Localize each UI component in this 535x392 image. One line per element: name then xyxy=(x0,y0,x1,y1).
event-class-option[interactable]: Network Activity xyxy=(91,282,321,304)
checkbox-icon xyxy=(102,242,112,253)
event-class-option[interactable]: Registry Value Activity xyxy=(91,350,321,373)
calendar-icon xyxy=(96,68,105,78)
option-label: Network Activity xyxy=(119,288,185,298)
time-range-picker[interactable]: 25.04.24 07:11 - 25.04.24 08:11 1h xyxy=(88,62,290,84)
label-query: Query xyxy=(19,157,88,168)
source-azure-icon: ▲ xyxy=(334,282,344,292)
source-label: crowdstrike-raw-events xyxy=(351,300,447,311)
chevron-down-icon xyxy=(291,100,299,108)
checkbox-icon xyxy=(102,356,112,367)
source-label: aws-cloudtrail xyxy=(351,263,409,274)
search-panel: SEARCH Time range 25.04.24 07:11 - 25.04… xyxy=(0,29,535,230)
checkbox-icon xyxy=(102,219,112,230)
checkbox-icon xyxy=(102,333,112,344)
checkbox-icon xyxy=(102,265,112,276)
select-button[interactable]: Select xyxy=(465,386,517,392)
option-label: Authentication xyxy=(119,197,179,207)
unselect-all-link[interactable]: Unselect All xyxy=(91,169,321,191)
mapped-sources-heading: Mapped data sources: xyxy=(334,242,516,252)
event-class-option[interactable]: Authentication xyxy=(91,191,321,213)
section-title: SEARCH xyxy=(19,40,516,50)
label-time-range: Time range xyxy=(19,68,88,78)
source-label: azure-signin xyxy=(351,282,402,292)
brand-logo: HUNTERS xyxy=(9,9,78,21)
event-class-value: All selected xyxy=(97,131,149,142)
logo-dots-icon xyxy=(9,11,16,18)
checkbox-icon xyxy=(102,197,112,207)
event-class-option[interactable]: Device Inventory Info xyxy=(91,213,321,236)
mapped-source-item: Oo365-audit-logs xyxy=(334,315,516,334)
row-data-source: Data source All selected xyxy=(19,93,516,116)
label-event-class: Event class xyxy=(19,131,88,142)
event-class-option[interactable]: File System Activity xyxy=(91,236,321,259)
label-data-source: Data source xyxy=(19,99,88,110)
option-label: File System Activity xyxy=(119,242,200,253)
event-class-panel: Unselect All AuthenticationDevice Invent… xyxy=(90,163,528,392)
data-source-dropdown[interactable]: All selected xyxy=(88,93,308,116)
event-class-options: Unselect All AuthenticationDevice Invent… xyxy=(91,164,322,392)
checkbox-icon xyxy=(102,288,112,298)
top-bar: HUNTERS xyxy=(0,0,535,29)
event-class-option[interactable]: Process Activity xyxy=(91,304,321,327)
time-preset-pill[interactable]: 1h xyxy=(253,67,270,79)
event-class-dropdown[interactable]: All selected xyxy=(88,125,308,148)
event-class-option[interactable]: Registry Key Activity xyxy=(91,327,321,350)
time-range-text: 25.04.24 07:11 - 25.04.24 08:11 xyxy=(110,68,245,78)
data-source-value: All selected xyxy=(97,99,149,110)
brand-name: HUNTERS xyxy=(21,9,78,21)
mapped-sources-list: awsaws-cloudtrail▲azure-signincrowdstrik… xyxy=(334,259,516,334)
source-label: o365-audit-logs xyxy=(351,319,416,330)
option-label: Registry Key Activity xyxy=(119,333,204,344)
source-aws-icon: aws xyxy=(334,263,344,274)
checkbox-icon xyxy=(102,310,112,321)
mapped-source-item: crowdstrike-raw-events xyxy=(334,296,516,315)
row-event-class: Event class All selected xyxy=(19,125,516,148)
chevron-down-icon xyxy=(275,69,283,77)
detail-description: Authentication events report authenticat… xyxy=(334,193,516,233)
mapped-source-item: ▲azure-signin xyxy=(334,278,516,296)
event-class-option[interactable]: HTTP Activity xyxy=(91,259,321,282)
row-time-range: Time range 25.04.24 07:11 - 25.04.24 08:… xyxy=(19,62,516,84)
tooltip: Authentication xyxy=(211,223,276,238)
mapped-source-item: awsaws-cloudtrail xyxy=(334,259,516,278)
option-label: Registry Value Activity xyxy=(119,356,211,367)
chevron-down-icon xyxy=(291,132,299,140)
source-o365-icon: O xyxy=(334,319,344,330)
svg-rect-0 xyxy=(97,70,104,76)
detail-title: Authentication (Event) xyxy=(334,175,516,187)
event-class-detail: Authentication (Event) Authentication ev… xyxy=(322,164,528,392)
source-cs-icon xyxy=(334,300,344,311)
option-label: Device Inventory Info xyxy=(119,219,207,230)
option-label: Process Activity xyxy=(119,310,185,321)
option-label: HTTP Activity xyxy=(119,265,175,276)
☆ ☆ ☆ ☆ ☆
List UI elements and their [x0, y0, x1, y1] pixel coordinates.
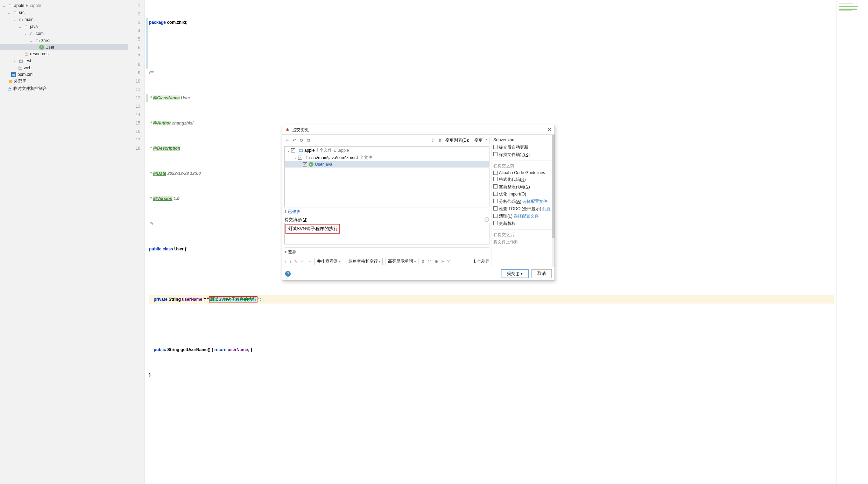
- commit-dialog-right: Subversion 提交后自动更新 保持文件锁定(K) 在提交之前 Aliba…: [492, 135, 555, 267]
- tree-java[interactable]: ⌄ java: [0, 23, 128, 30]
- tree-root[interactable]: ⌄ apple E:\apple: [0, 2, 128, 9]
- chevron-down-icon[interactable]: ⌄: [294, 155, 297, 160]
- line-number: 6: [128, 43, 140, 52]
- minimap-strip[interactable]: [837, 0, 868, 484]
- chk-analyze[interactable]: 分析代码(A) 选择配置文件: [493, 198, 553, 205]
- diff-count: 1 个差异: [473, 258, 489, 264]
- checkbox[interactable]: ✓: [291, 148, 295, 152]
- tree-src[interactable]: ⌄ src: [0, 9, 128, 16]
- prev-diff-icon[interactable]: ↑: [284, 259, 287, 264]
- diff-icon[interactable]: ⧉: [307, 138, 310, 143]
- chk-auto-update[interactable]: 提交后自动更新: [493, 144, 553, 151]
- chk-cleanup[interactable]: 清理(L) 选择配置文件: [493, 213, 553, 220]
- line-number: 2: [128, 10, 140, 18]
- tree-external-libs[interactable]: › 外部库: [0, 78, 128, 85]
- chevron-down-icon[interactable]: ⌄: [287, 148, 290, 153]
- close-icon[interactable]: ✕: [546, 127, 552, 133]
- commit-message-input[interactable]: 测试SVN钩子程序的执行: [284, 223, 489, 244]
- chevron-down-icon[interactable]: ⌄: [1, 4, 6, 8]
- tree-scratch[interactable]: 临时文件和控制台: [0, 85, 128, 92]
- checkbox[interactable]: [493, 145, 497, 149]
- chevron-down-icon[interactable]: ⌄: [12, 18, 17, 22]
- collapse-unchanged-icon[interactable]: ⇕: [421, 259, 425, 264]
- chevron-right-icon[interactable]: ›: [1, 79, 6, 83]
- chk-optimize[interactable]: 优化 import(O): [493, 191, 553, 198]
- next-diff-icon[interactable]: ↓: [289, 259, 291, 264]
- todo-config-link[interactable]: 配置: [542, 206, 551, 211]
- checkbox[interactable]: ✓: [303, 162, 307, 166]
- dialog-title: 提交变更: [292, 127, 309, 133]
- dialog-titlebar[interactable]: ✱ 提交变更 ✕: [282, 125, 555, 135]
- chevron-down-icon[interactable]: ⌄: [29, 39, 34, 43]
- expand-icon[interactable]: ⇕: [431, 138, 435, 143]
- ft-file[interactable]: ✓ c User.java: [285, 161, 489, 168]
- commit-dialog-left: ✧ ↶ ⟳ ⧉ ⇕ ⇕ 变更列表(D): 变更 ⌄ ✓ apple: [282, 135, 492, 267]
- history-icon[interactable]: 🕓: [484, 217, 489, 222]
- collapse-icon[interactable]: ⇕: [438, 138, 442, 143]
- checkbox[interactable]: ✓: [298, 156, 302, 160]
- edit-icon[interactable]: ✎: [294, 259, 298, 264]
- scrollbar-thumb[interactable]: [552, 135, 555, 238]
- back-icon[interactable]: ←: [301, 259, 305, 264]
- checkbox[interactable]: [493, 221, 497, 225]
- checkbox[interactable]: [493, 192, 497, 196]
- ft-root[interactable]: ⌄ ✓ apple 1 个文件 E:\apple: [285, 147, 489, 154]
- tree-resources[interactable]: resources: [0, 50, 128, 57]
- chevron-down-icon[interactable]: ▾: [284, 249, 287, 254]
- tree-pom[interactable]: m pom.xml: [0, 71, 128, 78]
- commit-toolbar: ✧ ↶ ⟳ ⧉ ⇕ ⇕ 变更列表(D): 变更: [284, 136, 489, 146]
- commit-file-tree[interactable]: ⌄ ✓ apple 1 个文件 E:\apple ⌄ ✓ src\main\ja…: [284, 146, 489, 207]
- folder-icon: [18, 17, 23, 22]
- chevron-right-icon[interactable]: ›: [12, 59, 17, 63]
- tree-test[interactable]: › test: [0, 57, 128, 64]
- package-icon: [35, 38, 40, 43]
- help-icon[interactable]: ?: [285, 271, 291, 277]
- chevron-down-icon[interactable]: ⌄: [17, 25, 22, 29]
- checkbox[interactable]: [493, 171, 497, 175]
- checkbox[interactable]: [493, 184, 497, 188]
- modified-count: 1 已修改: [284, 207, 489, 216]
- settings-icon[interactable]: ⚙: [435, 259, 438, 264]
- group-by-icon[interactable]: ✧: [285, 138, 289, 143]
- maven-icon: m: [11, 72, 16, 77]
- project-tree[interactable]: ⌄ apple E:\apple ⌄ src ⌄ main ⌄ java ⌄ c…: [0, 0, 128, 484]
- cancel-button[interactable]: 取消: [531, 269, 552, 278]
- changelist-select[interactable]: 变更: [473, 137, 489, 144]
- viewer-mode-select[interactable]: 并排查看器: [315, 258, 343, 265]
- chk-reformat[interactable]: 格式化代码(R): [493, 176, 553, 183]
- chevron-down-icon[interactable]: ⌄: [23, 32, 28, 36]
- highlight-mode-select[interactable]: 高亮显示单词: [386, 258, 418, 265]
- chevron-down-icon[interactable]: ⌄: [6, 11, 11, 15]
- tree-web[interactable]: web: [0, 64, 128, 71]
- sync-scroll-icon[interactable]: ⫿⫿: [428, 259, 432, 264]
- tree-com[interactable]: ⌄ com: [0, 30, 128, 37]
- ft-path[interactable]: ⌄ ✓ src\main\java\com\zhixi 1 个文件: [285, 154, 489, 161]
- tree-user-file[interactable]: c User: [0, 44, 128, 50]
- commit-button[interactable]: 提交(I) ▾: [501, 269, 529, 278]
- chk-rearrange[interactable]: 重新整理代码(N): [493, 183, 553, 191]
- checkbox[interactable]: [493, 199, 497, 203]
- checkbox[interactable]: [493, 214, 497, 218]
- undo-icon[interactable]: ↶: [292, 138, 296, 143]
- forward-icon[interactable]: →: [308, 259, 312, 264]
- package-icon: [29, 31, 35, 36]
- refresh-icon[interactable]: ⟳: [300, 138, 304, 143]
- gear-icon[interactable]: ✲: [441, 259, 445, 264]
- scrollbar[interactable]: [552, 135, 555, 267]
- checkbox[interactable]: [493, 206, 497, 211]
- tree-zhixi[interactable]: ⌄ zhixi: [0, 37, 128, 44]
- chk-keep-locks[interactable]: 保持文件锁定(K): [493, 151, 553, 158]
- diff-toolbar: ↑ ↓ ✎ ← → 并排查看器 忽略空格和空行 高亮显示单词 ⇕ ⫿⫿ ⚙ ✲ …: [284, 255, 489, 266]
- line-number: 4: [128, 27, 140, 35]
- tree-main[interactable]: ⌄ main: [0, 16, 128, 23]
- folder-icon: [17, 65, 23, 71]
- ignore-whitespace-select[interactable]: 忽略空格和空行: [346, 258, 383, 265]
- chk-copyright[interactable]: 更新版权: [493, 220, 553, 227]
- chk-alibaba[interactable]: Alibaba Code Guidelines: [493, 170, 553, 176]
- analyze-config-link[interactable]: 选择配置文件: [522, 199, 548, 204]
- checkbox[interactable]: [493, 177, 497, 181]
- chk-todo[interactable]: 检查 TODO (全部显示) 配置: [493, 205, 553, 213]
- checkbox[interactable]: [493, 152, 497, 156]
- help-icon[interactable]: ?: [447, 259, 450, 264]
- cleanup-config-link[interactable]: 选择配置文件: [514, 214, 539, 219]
☆ ☆ ☆ ☆ ☆
If a line in the entries above contains the word "folder", copy it.

- folder-icon: [18, 17, 23, 22]
- folder-icon: [17, 65, 23, 71]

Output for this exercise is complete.